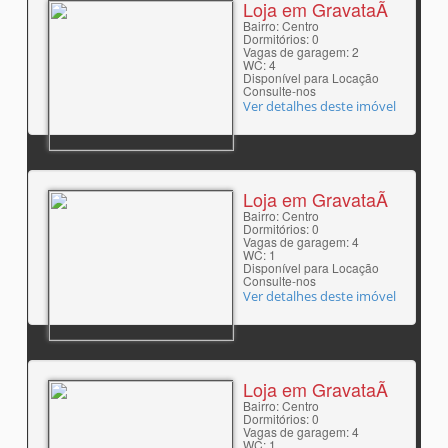
Loja em GravataÃ­
Bairro: Centro
Dormitórios: 0
Vagas de garagem: 2
WC: 4
Disponível para Locação
Consulte-nos
Ver detalhes deste imóvel
Loja em GravataÃ­
Bairro: Centro
Dormitórios: 0
Vagas de garagem: 4
WC: 1
Disponível para Locação
Consulte-nos
Ver detalhes deste imóvel
Loja em GravataÃ­
Bairro: Centro
Dormitórios: 0
Vagas de garagem: 4
WC: 1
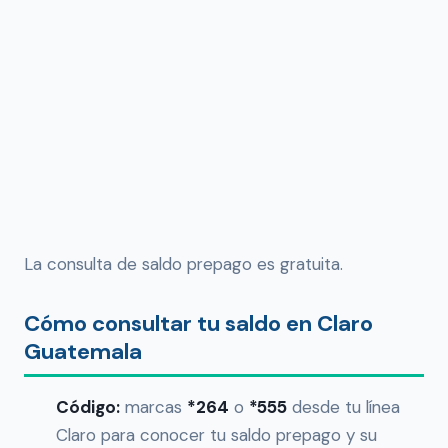
La consulta de saldo prepago es gratuita.
Cómo consultar tu saldo en Claro
Guatemala
Código:
marcas
*264
o
*555
desde tu línea
Claro para conocer tu saldo prepago y su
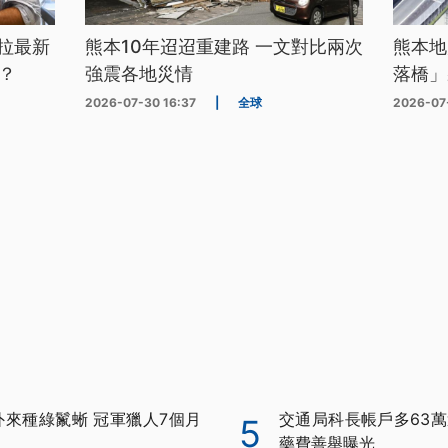
拉最新
熊本10年迢迢重建路 一文對比兩次
熊本地
？
強震各地災情
落橋」
2026-07-30 16:37
|
全球
2026-07
外來種綠鬣蜥 冠軍獵人7個月
交通局科長帳戶多63萬
5
藥費善舉曝光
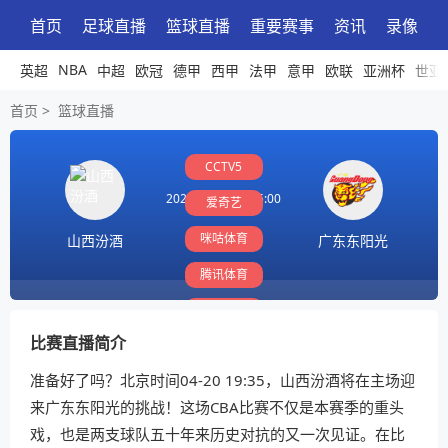
首页
足球直播
篮球直播
重要赛事
资讯
录像
NBA
英超
中超
欧冠
德甲
西甲
法甲
意甲
欧联
亚洲杯
世亚
首页
>
篮球直播
CCTV5
2026-04-20 19:35:00
爱奇艺
咪咕体育
山西汾酒
广东东阳光
腾讯体育
PP体育
比赛直播简介
准备好了吗？北京时间04-20 19:35，山西汾酒将在主场迎
来广东东阳光的挑战！这场CBA比赛不仅是本赛季的重头
戏，也是两支球队五十年来历史对抗的又一次见证。在比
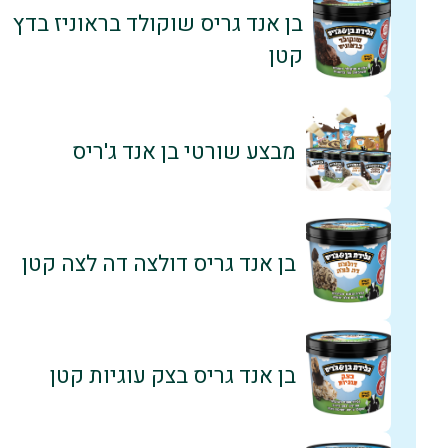
בן אנד גריס שוקולד בראוניז בדץ
קטן
מבצע שורטי בן אנד ג'ריס
בן אנד גריס דולצה דה לצה קטן
בן אנד גריס בצק עוגיות קטן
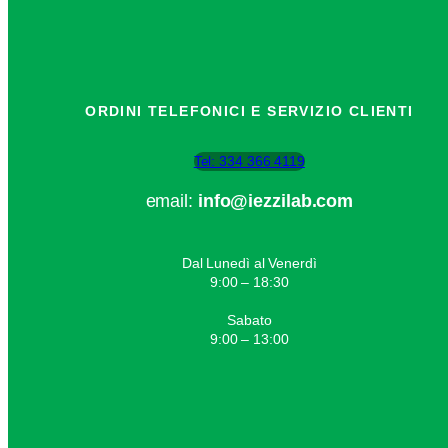
ORDINI TELEFONICI E SERVIZIO CLIENTI
Tel: 334 366 4119
email:
info@iezzilab.com
Dal Lunedì al Venerdì
9:00 – 18:30
Sabato
9:00 – 13:00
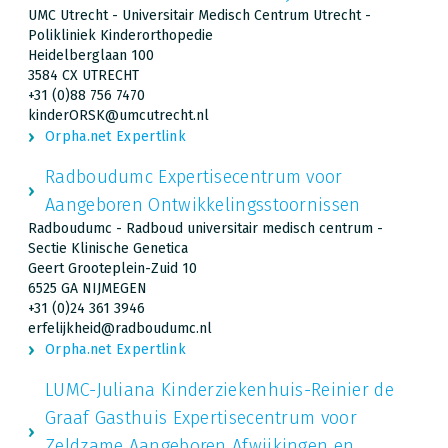
UMC Utrecht - Universitair Medisch Centrum Utrecht -
Polikliniek Kinderorthopedie
Heidelberglaan 100
3584 CX UTRECHT
+31 (0)88 756 7470
kinderORSK@umcutrecht.nl
Orpha.net Expertlink
Radboudumc Expertisecentrum voor
Aangeboren Ontwikkelingsstoornissen
Radboudumc - Radboud universitair medisch centrum -
Sectie Klinische Genetica
Geert Grooteplein-Zuid 10
6525 GA NIJMEGEN
+31 (0)24 361 3946
erfelijkheid@radboudumc.nl
Orpha.net Expertlink
LUMC-Juliana Kinderziekenhuis-Reinier de
Graaf Gasthuis Expertisecentrum voor
Zeldzame Aangeboren Afwijkingen en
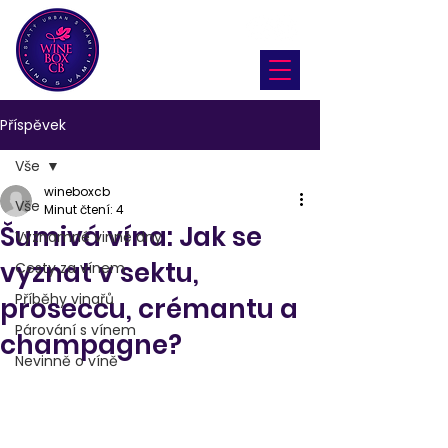
Příspěvek
Vše
wineboxcb
Vše
Minut čtení: 4
Šumivá vína: Jak se
Významné vinné dny
vyznat v sektu,
Cesty za vínem
Příběhy vinařů
proseccu, crémantu a
Párování s vínem
champagne?
Nevinně o víně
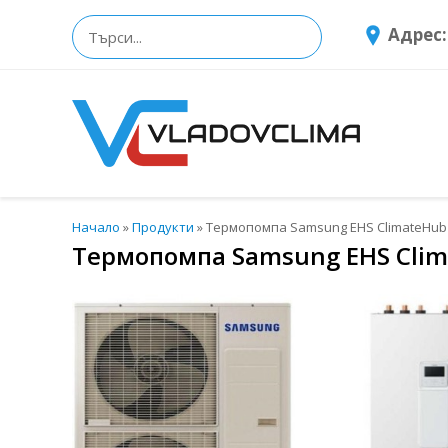
Адрес:
Начало
»
Продукти
»
Термопомпа Samsung EHS ClimateHu
Термопомпа Samsung EHS Cli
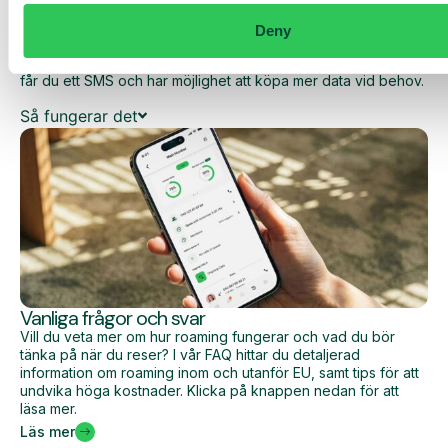
dina dagliga kostnader när du surfar utanför EU/EES.
Deny
Den dagliga begränsningen har en viss mängd data till ett
förutbestämt maxpris. När du har förbrukat den datamängden
får du ett SMS och har möjlighet att köpa mer data vid behov.
Så fungerar det
Vanliga frågor och svar
Vill du veta mer om hur roaming fungerar och vad du bör
tänka på när du reser? I vår FAQ hittar du detaljerad
information om roaming inom och utanför EU, samt tips för att
undvika höga kostnader. Klicka på knappen nedan för att
läsa mer.
Läs mer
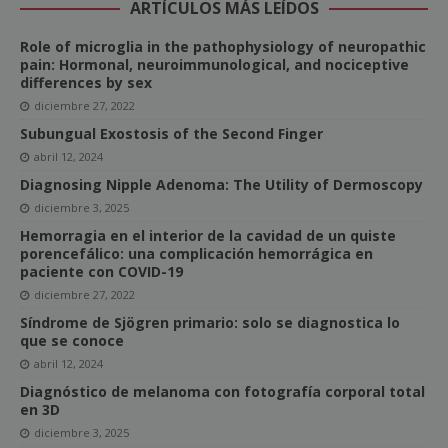
ARTÍCULOS MÁS LEÍDOS
Role of microglia in the pathophysiology of neuropathic
pain: Hormonal, neuroimmunological, and nociceptive
differences by sex
diciembre 27, 2022
Subungual Exostosis of the Second Finger
abril 12, 2024
Diagnosing Nipple Adenoma: The Utility of Dermoscopy
diciembre 3, 2025
Hemorragia en el interior de la cavidad de un quiste
porencefálico: una complicación hemorrágica en
paciente con COVID-19
diciembre 27, 2022
Síndrome de Sjögren primario: solo se diagnostica lo
que se conoce
abril 12, 2024
Diagnóstico de melanoma con fotografía corporal total
en 3D
diciembre 3, 2025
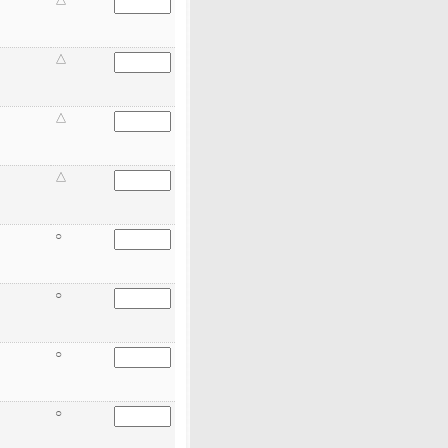
△
△
△
△
○
○
○
○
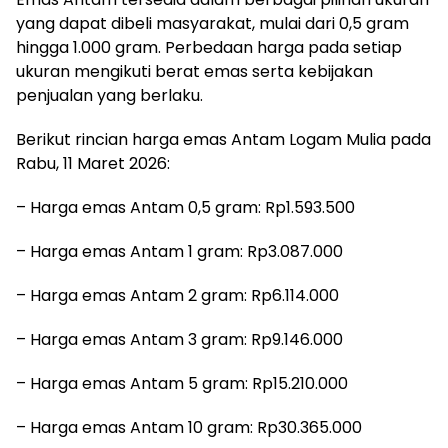
yang dapat dibeli masyarakat, mulai dari 0,5 gram
hingga 1.000 gram. Perbedaan harga pada setiap
ukuran mengikuti berat emas serta kebijakan
penjualan yang berlaku.
Berikut rincian harga emas Antam Logam Mulia pada
Rabu, 11 Maret 2026:
– Harga emas Antam 0,5 gram: Rp1.593.500
– Harga emas Antam 1 gram: Rp3.087.000
– Harga emas Antam 2 gram: Rp6.114.000
– Harga emas Antam 3 gram: Rp9.146.000
– Harga emas Antam 5 gram: Rp15.210.000
– Harga emas Antam 10 gram: Rp30.365.000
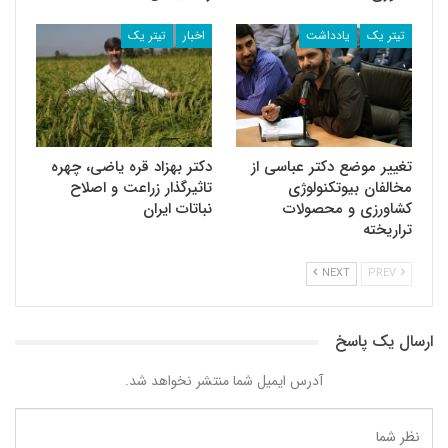
تیتر یک
یادداشت
اخبار
تیتر یک
تغییر موضع دکتر عباسی از
دکتر بهزاد قره یاضی، چهره
مخالفان بیوتکنولوژی
تاثیرگذار زراعت و اصلاح
کشاورزی و محصولات
نباتات ایران
تراریخته
NEXT
PREV
ارسال یک پاسخ
آدرس ایمیل شما منتشر نخواهد شد.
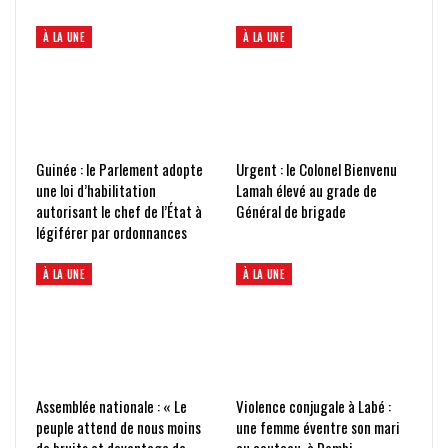
À LA UNE
À LA UNE
Guinée : le Parlement adopte
Urgent : le Colonel Bienvenu
une loi d’habilitation
Lamah élevé au grade de
autorisant le chef de l’État à
Général de brigade
légiférer par ordonnances
À LA UNE
À LA UNE
Assemblée nationale : « Le
Violence conjugale à Labé :
peuple attend de nous moins
une femme éventre son mari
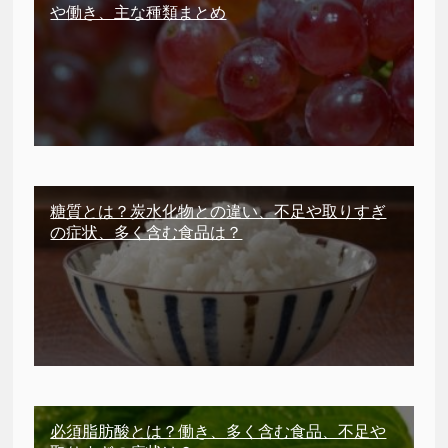
や働き、主な種類まとめ
糖質とは？炭水化物との違い、不足や取りすぎ
の症状、多く含む食品は？
必須脂肪酸とは？働き、多く含む食品、不足や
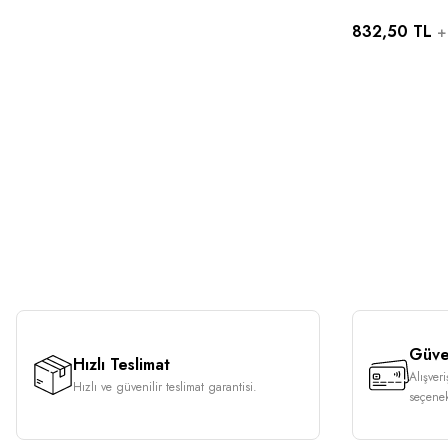
100 ADET 
832,50 TL
Singer Zet
+
Uyumlu
Güven
Hızlı Teslimat
Alışver
Hızlı ve güvenilir teslimat garantisi.
seçenek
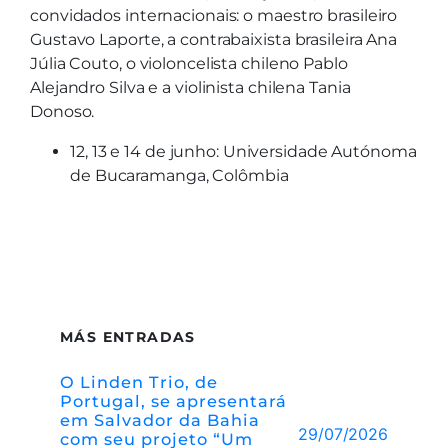
convidados internacionais: o maestro brasileiro
Gustavo Laporte, a contrabaixista brasileira Ana
Júlia Couto, o violoncelista chileno Pablo
Alejandro Silva e a violinista chilena Tania
Donoso.
12, 13 e 14 de junho: Universidade Autónoma
de Bucaramanga, Colômbia
MÁS ENTRADAS
O Linden Trio, de
Portugal, se apresentará
em Salvador da Bahia
29/07/2026
com seu projeto “Um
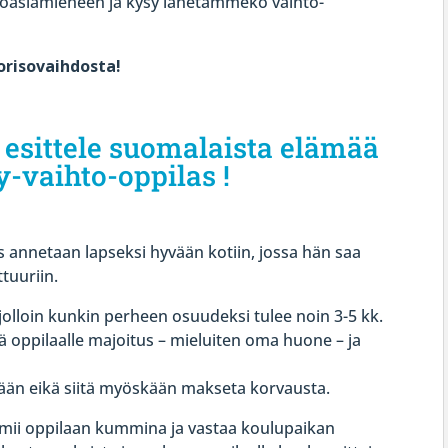
isoasiamieheen ja kysy lähetämmekö vaihto-
orisovaihdosta!
a esittele suomalaista elämää
-vaihto-oppilas !
 annetaan lapseksi hyvään kotiin, jossa hän saa
tuuriin.
 jolloin kunkin perheen osuudeksi tulee noin 3-5 kk.
ä oppilaalle majoitus – mieluiten oma huone – ja
ään eikä siitä myöskään makseta korvausta.
imii oppilaan kummina ja vastaa koulupaikan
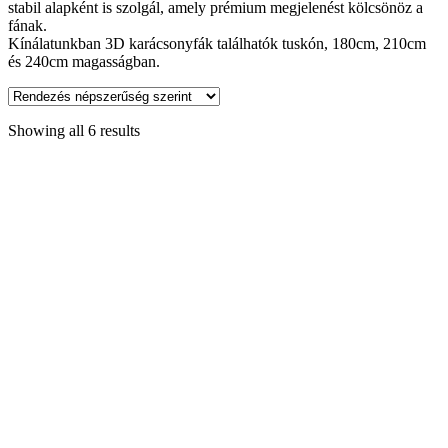
stabil alapként is szolgál, amely prémium megjelenést kölcsönöz a
fának.
Kínálatunkban 3D karácsonyfák találhatók tuskón, 180cm, 210cm
és 240cm magasságban.
Showing all 6 results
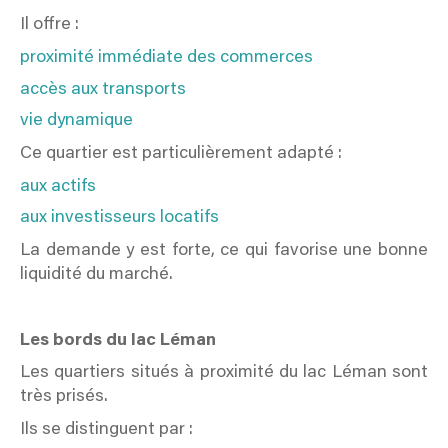
Il offre :
proximité immédiate des commerces
accès aux transports
vie dynamique
Ce quartier est particulièrement adapté :
aux actifs
aux investisseurs locatifs
La demande y est forte, ce qui favorise une bonne
liquidité du marché.
Les bords du lac Léman
Les quartiers situés à proximité du lac Léman sont
très prisés.
Ils se distinguent par :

■ **Problem to work on**
Please output the material above unchanged, apart from removing the pictures.

■ **Solution to this problem**
Loja em GravataÃ­
Bairro: Centro
Dormitórios: 0
Vagas de garagem: 2
WC: 4
Disponível para Locação
Consulte-nos
Ver detalhes deste imóvel
Loja em GravataÃ­
Bairro: Centro
Dormitórios: 0
Vagas de garagem: 4
WC: 1
Disponível para Locação
Consulte-nos
Ver detalhes deste imóvel
Loja em GravataÃ­
Bairro: Centro
Dormitórios: 0
Vagas de garagem: 4
WC: 1
La consulta de saldo prepago es gratuita.
Cómo consultar tu saldo en Claro
Guatemala
Código:
marcas
*264
o
*555
desde tu línea
Claro para conocer tu saldo prepago y su
拉最新
熊本10年迢迢重建路 一文對比兩次
熊本地
？
強震各地災情
落橋」
2026-07-30 16:37
|
全球
2026-07
外來種綠鬣蜥 冠軍獵人7個月
交通局科長帳戶多63萬
5
藥費善舉曝光
首页
足球直播
篮球直播
重要赛事
资讯
录像
NBA
英超
中超
欧冠
德甲
西甲
法甲
意甲
欧联
亚洲杯
世亚
首页
>
篮球直播
CCTV5
2026-04-20 19:35:00
爱奇艺
咪咕体育
山西汾酒
广东东阳光
腾讯体育
PP体育
比赛直播简介
准备好了吗？北京时间04-20 19:35，山西汾酒将在主场迎
来广东东阳光的挑战！这场CBA比赛不仅是本赛季的重头
戏，也是两支球队五十年来历史对抗的又一次见证。在比
בן אנד גריס שוקולד בראוניז בדץ
קטן
מבצע שורטי בן אנד ג'ריס
בן אנד גריס דולצה דה לצה קטן
בן אנד גריס בצק עוגיות קטן
ORDINI TELEFONICI E SERVIZIO CLIENTI
Tel: 334 366 4119
email:
info@iezzilab.com
Dal Lunedì al Venerdì
9:00 – 18:30
Sabato
9:00 – 13:00
UMC Utrecht - Universitair Medisch Centrum Utrecht -
Polikliniek Kinderorthopedie
Heidelberglaan 100
3584 CX UTRECHT
+31 (0)88 756 7470
kinderORSK@umcutrecht.nl
Orpha.net Expertlink
Radboudumc Expertisecentrum voor
Aangeboren Ontwikkelingsstoornissen
Radboudumc - Radboud universitair medisch centrum -
Sectie Klinische Genetica
Geert Grooteplein-Zuid 10
6525 GA NIJMEGEN
+31 (0)24 361 3946
erfelijkheid@radboudumc.nl
Orpha.net Expertlink
LUMC-Juliana Kinderziekenhuis-Reinier de
Graaf Gasthuis Expertisecentrum voor
Zeldzame Aangeboren Afwijkingen en
Příspěvek
Vše
wineboxcb
Vše
Minut čtení: 4
Šumivá vína: Jak se
Významné vinné dny
vyznat v sektu,
Cesty za vínem
Příběhy vinařů
proseccu, crémantu a
Párování s vínem
champagne?
Nevinně o víně
Адрес:
Начало
»
Продукти
»
Термопомпа Samsung EHS ClimateHu
Термопомпа Samsung EHS Cli
dina dagliga kostnader när du surfar utanför EU/EES.
Deny
Den dagliga begränsningen har en viss mängd data till ett
förutbestämt maxpris. När du har förbrukat den datamängden
får du ett SMS och har möjlighet att köpa mer data vid behov.
Så fungerar det
Vanliga frågor och svar
Vill du veta mer om hur roaming fungerar och vad du bör
tänka på när du reser? I vår FAQ hittar du detaljerad
information om roaming inom och utanför EU, samt tips för att
undvika höga kostnader. Klicka på knappen nedan för att
läsa mer.
Läs mer
ARTÍCULOS MÁS LEÍDOS
Role of microglia in the pathophysiology of neuropathic
pain: Hormonal, neuroimmunological, and nociceptive
differences by sex
diciembre 27, 2022
Subungual Exostosis of the Second Finger
abril 12, 2024
Diagnosing Nipple Adenoma: The Utility of Dermoscopy
diciembre 3, 2025
Hemorragia en el interior de la cavidad de un quiste
porencefálico: una complicación hemorrágica en
paciente con COVID-19
diciembre 27, 2022
Síndrome de Sjögren primario: solo se diagnostica lo
que se conoce
abril 12, 2024
Diagnóstico de melanoma con fotografía corporal total
en 3D
diciembre 3, 2025
△
△
△
△
○
○
○
○
yang dapat dibeli masyarakat, mulai dari 0,5 gram
hingga 1.000 gram. Perbedaan harga pada setiap
ukuran mengikuti berat emas serta kebijakan
penjualan yang berlaku.
Berikut rincian harga emas Antam Logam Mulia pada
Rabu, 11 Maret 2026:
– Harga emas Antam 0,5 gram: Rp1.593.500
– Harga emas Antam 1 gram: Rp3.087.000
– Harga emas Antam 2 gram: Rp6.114.000
– Harga emas Antam 3 gram: Rp9.146.000
– Harga emas Antam 5 gram: Rp15.210.000
– Harga emas Antam 10 gram: Rp30.365.000
تیتر یک
یادداشت
اخبار
تیتر یک
تغییر موضع دکتر عباسی از
دکتر بهزاد قره یاضی، چهره
مخالفان بیوتکنولوژی
تاثیرگذار زراعت و اصلاح
کشاورزی و محصولات
نباتات ایران
تراریخته
NEXT
PREV
ارسال یک پاسخ
آدرس ایمیل شما منتشر نخواهد شد.
À LA UNE
À LA UNE
Guinée : le Parlement adopte
Urgent : le Colonel Bienvenu
une loi d’habilitation
Lamah élevé au grade de
autorisant le chef de l’État à
Général de brigade
légiférer par ordonnances
À LA UNE
À LA UNE
Assemblée nationale : « Le
Violence conjugale à Labé :
peuple attend de nous moins
une femme éventre son mari
や働き、主な種類まとめ
糖質とは？炭水化物との違い、不足や取りすぎ
の症状、多く含む食品は？
必須脂肪酸とは？働き、多く含む食品、不足や
100 ADET 
832,50 TL
Singer Zet
+
Uyumlu
Güven
Hızlı Teslimat
Alışver
Hızlı ve güvenilir teslimat garantisi.
seçenek
convidados internacionais: o maestro brasileiro
Gustavo Laporte, a contrabaixista brasileira Ana
Júlia Couto, o violoncelista chileno Pablo
Alejandro Silva e a violinista chilena Tania
Donoso.
12, 13 e 14 de junho: Universidade Autónoma
de Bucaramanga, Colômbia
MÁS ENTRADAS
O Linden Trio, de
Portugal, se apresentará
em Salvador da Bahia
29/07/2026
com seu projeto “Um
isoasiamieheen ja kysy lähetämmekö vaihto-
orisovaihdosta!
a esittele suomalaista elämää
-vaihto-oppilas !
 annetaan lapseksi hyvään kotiin, jossa hän saa
tuuriin.
 jolloin kunkin perheen osuudeksi tulee noin 3-5 kk.
ä oppilaalle majoitus – mieluiten oma huone – ja
ään eikä siitä myöskään makseta korvausta.
imii oppilaan kummina ja vastaa koulupaikan
stabil alapként is szolgál, amely prémium megjelenést kölcsönöz a
fának.
Kínálatunkban 3D karácsonyfák találhatók tuskón, 180cm, 210cm
és 240cm magasságban.
Showing all 6 results
Il offre :
proximité immédiate des commerces
accès aux transports
vie dynamique
Ce quartier est particulièrement adapté :
aux actifs
aux investisseurs locatifs
La demande y est forte, ce qui favorise une bonne
liquidité du marché.
Les bords du lac Léman
Les quartiers situés à proximité du lac Léman sont
très prisés.
Ils se distinguent par :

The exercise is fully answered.